> [Work to be completed]: Exercise in exact copying: restate word for word only the lines below from the one containing "primer piso de la 4T." through the one containing "2026 Disorot, Peserta Keluhkan", omitting any pictures.

────────

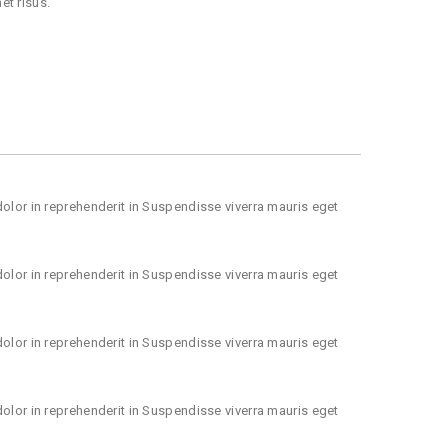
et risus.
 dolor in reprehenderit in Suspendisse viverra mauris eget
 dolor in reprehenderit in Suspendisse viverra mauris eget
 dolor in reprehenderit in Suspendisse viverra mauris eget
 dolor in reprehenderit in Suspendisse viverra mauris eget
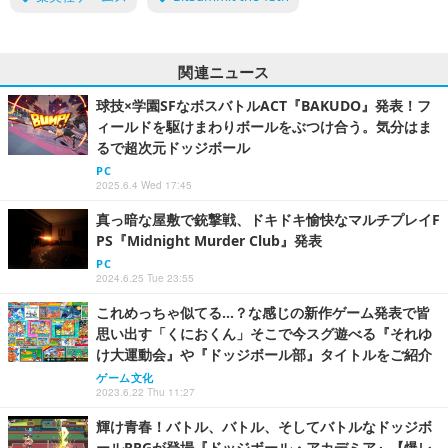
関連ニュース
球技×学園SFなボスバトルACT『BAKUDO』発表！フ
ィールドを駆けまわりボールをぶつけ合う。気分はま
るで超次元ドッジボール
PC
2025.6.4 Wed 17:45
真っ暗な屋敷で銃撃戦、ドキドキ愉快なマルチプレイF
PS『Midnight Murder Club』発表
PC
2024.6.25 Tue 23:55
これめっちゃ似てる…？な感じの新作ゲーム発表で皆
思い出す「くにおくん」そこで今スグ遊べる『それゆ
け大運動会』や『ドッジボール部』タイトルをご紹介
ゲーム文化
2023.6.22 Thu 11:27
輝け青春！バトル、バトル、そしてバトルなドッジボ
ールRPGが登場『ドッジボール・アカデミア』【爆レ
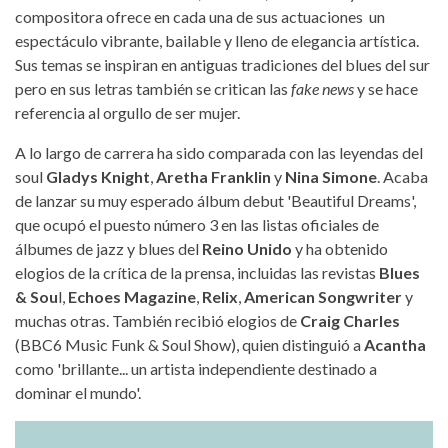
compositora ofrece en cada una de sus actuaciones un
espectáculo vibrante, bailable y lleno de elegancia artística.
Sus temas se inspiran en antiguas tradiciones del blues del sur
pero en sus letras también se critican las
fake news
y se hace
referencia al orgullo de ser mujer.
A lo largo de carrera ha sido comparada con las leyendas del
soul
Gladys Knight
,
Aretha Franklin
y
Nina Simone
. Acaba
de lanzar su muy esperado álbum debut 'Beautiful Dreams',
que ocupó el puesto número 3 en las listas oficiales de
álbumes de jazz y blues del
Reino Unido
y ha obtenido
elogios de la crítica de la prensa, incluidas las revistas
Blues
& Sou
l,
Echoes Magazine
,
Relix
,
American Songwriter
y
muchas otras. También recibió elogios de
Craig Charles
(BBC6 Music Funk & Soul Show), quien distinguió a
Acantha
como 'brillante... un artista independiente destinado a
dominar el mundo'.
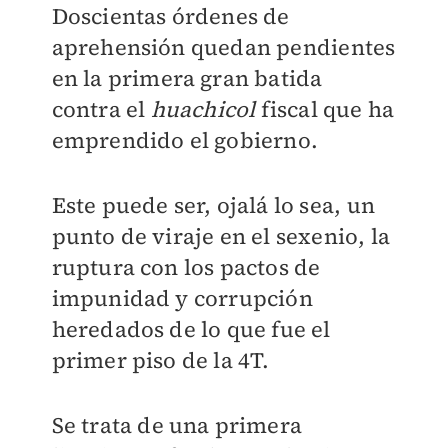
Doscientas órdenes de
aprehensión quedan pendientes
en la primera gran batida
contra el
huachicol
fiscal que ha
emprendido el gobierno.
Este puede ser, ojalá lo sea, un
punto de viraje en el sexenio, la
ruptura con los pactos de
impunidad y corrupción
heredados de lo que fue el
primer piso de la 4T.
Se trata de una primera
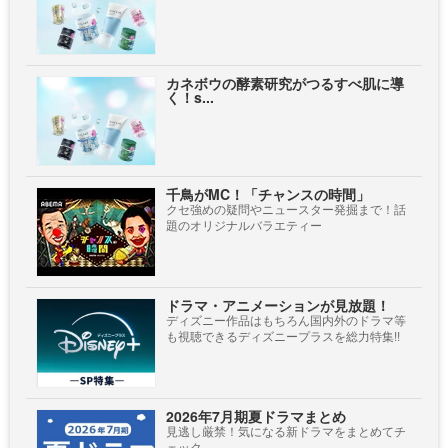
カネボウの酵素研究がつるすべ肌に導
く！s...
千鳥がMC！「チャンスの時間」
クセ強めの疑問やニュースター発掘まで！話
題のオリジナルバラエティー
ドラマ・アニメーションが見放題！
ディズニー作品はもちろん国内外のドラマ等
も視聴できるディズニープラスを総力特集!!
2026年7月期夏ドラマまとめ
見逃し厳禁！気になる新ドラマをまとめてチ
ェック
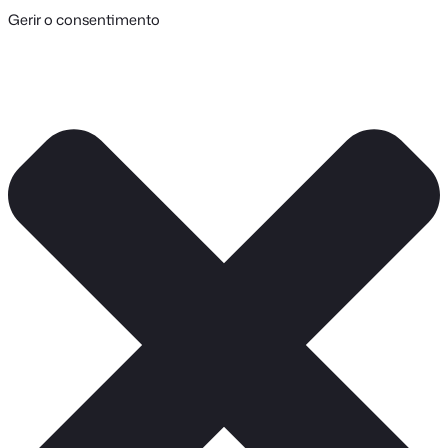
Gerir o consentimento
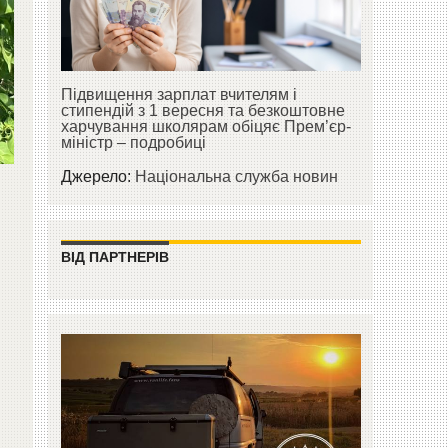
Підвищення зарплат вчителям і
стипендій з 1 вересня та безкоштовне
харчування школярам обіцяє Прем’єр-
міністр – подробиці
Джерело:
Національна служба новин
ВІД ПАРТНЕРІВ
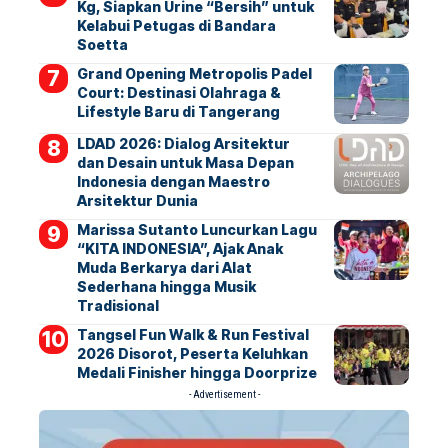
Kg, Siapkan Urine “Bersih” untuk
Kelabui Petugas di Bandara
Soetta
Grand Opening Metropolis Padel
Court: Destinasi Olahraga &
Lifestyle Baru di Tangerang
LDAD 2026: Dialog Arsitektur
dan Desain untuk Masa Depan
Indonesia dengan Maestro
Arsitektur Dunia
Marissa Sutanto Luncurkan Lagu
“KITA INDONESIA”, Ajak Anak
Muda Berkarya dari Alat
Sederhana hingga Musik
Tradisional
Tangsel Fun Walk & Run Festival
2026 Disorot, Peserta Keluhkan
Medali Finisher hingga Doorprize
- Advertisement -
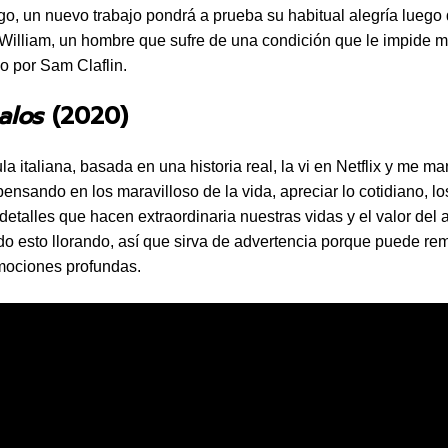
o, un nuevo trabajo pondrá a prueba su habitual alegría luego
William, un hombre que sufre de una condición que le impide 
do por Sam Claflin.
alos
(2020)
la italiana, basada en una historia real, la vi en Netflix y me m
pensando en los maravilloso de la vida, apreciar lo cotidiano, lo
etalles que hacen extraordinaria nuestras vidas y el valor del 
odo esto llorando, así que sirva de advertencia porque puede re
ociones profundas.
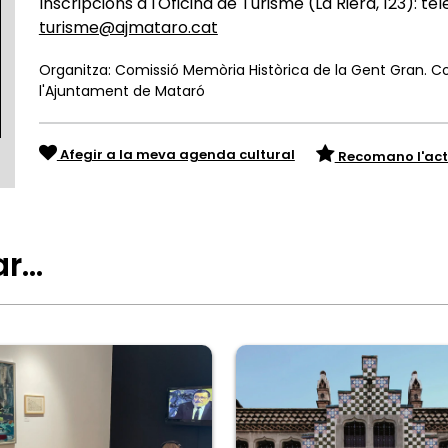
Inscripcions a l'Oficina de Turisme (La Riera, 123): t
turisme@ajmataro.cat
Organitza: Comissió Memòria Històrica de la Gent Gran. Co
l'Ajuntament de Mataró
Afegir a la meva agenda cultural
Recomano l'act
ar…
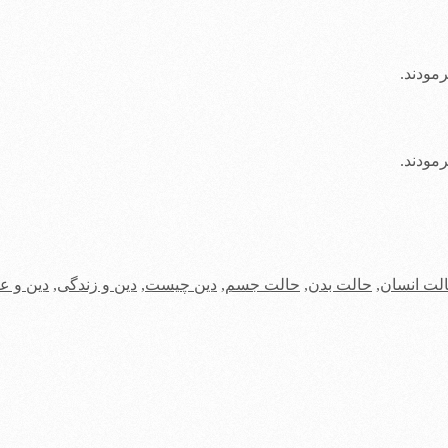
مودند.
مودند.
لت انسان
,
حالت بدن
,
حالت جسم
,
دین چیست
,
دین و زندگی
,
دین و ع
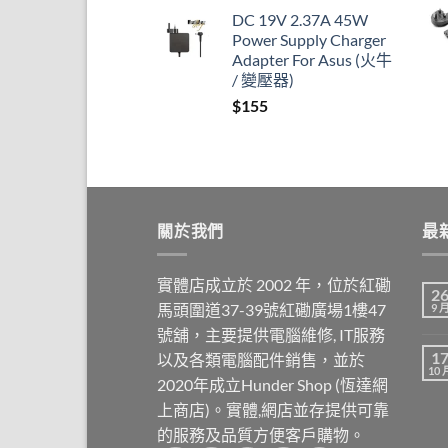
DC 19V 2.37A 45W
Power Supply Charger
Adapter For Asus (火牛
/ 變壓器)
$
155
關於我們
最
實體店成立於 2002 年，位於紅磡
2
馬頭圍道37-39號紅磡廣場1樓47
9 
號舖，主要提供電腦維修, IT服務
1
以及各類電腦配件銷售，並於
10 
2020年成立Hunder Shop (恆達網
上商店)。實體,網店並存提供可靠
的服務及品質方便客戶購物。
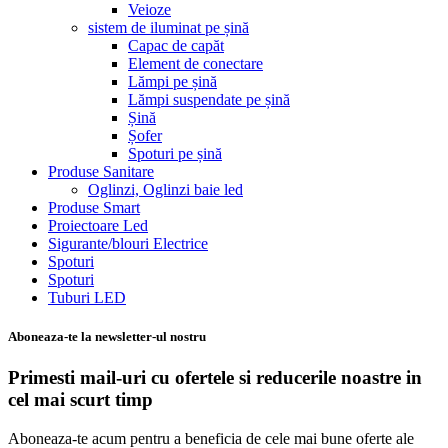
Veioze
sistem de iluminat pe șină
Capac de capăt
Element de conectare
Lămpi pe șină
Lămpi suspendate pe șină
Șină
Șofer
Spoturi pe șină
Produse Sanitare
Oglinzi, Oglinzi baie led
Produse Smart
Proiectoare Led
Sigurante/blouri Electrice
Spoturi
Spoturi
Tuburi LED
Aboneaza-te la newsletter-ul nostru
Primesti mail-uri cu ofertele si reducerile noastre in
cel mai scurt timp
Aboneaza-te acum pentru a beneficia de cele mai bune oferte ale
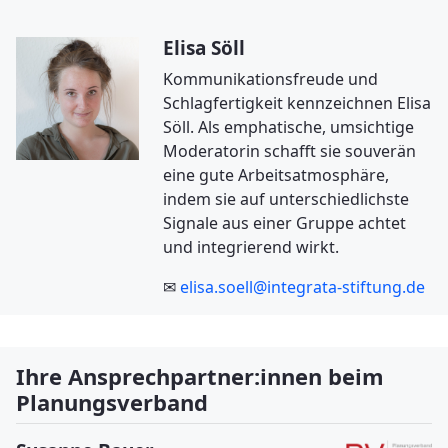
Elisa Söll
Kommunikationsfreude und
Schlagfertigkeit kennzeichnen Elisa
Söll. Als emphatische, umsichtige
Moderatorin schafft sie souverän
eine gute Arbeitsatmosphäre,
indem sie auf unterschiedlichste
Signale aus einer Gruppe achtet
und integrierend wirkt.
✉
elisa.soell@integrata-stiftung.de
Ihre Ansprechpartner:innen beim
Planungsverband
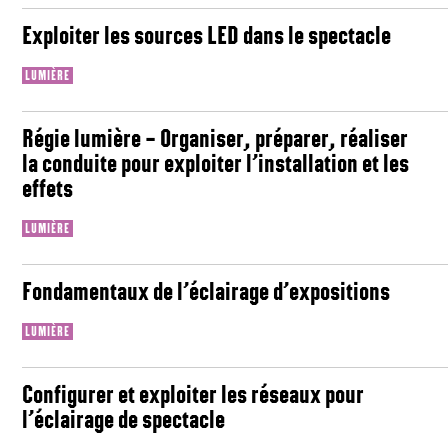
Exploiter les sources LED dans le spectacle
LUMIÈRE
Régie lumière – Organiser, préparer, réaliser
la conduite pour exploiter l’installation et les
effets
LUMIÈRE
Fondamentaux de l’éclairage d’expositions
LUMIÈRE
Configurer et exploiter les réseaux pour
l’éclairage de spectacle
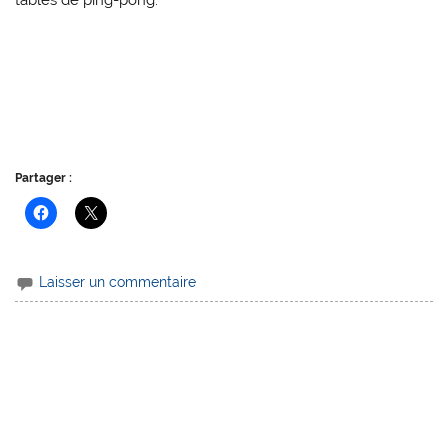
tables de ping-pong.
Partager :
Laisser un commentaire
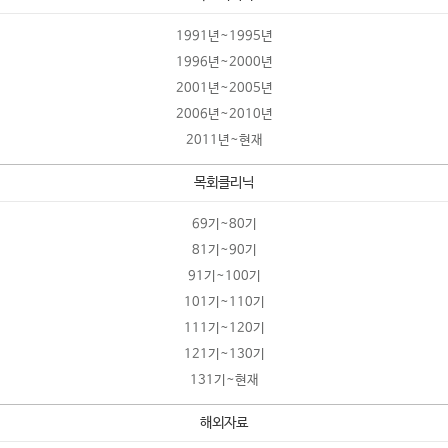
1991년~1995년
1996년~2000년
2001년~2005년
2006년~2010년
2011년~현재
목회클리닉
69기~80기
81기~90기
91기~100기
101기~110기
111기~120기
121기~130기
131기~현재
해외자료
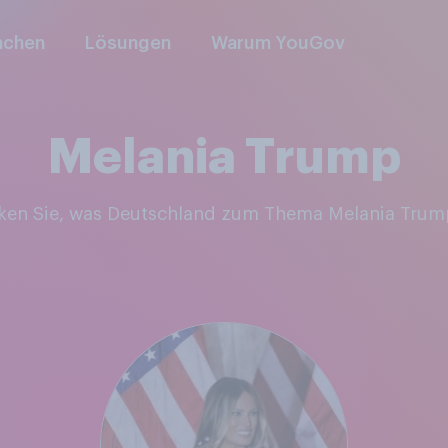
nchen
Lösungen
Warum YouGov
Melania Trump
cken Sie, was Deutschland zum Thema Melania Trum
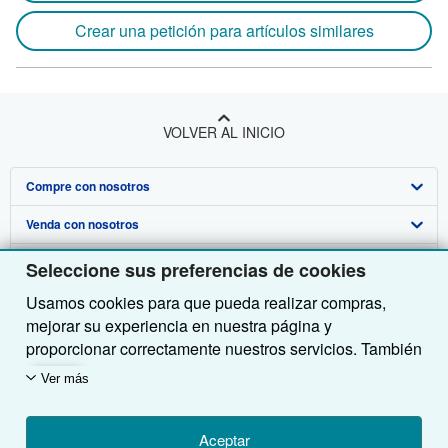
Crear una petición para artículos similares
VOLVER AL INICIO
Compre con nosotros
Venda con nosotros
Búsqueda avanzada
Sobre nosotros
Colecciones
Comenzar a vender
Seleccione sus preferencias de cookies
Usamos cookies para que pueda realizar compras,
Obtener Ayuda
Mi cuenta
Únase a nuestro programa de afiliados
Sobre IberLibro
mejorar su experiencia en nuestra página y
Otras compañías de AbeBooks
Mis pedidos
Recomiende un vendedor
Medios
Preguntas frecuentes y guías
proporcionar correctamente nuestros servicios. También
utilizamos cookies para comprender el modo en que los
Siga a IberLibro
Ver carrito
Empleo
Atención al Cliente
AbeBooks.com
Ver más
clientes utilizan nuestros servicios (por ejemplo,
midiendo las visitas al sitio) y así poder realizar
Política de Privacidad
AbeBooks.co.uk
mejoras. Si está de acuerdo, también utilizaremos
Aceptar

────────

> [Task result]:
primer piso de la 4T.
Se trata de una primera
カネボウの酵素研究がつるすべ肌に導
く！s...
千鳥がMC！「チャンスの時間」
クセ強めの疑問やニュースター発掘まで！話
題のオリジナルバラエティー
ドラマ・アニメーションが見放題！
ディズニー作品はもちろん国内外のドラマ等
も視聴できるディズニープラスを総力特集!!
2026年7月期夏ドラマまとめ
見逃し厳禁！気になる新ドラマをまとめてチ
ェック
Gerir o consentimento
Підвищення зарплат вчителям і
стипендій з 1 вересня та безкоштовне
харчування школярам обіцяє Прем’єр-
міністр – подробиці
Джерело:
Національна служба новин
ВІД ПАРТНЕРІВ
Kg, Siapkan Urine “Bersih” untuk
Kelabui Petugas di Bandara
Soetta
Grand Opening Metropolis Padel
Court: Destinasi Olahraga &
Lifestyle Baru di Tangerang
LDAD 2026: Dialog Arsitektur
dan Desain untuk Masa Depan
Indonesia dengan Maestro
Arsitektur Dunia
Marissa Sutanto Luncurkan Lagu
“KITA INDONESIA”, Ajak Anak
Muda Berkarya dari Alat
Sederhana hingga Musik
Tradisional
Tangsel Fun Walk & Run Festival
2026 Disorot, Peserta Keluhkan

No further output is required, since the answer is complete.